--- Work instruction ---
Print out every entry, keeping each line identical to the original.

-------- Records to process --------

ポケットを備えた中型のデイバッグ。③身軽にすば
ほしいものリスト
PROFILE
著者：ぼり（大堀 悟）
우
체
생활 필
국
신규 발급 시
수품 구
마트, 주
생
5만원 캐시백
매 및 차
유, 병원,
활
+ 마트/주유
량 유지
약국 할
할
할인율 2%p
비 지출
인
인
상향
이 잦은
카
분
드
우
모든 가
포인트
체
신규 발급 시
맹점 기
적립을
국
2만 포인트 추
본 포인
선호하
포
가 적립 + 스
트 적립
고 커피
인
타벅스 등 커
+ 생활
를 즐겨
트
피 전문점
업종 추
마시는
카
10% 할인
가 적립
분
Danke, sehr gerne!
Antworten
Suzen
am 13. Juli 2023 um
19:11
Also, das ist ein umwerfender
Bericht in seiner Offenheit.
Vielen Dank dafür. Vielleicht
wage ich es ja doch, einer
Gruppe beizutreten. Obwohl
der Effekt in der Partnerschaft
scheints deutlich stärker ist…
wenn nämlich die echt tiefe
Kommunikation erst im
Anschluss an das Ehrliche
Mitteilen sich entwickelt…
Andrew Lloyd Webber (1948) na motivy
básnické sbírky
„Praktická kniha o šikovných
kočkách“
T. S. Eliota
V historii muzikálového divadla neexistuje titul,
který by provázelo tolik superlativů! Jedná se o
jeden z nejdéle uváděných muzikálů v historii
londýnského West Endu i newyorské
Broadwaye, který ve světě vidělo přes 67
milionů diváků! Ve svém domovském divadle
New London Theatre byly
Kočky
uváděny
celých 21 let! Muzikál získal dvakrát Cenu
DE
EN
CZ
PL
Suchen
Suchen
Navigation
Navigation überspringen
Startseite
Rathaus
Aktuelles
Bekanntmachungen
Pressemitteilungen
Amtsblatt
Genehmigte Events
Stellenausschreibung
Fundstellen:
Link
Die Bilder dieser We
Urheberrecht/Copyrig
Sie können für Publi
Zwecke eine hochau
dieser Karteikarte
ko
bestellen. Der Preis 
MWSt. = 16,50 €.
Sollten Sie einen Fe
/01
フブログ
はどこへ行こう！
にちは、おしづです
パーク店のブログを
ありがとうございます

--------

--- Written reply ---
ポケットを備えた中型のデイバッグ。③身軽にすば
ほしいものリスト
PROFILE
著者：ぼり（大堀 悟）
우
체
생활 필
국
신규 발급 시
수품 구
마트, 주
생
5만원 캐시백
매 및 차
유, 병원,
활
+ 마트/주유
량 유지
약국 할
할
할인율 2%p
비 지출
인
인
상향
이 잦은
카
분
드
우
모든 가
포인트
체
신규 발급 시
맹점 기
적립을
국
2만 포인트 추
본 포인
선호하
포
가 적립 + 스
트 적립
고 커피
인
타벅스 등 커
+ 생활
를 즐겨
트
피 전문점
업종 추
마시는
카
10% 할인
가 적립
분
Danke, sehr gerne!
Antworten
Suzen
am 13. Juli 2023 um
19:11
Also, das ist ein umwerfender
Bericht in seiner Offenheit.
Vielen Dank dafür. Vielleicht
wage ich es ja doch, einer
Gruppe beizutreten. Obwohl
der Effekt in der Partnerschaft
scheints deutlich stärker ist…
wenn nämlich die echt tiefe
Kommunikation erst im
Anschluss an das Ehrliche
Mitteilen sich entwickelt…
Andrew Lloyd Webber (1948) na motivy
básnické sbírky
„Praktická kniha o šikovných
kočkách“
T. S. Eliota
V historii muzikálového divadla neexistuje titul,
který by provázelo tolik superlativů! Jedná se o
jeden z nejdéle uváděných muzikálů v historii
londýnského West Endu i newyorské
Broadwaye, který ve světě vidělo přes 67
milionů diváků! Ve svém domovském divadle
New London Theatre byly
Kočky
uváděny
celých 21 let! Muzikál získal dvakrát Cenu
DE
EN
CZ
PL
Suchen
Suchen
Navigation
Navigation überspringen
Startseite
Rathaus
Aktuelles
Bekanntmachungen
Pressemitteilungen
Amtsblatt
Genehmigte Events
Stellenausschreibung
Fundstellen:
Link
Die Bilder dieser We
Urheberrecht/Copyrig
Sie können für Publi
Zwecke eine hochau
dieser Karteikarte
ko
bestellen. Der Preis 
MWSt. = 16,50 €.
Sollten Sie einen Fe
/01
フブログ
はどこへ行こう！
にちは、おしづです
パーク店のブログを
ありがとうございます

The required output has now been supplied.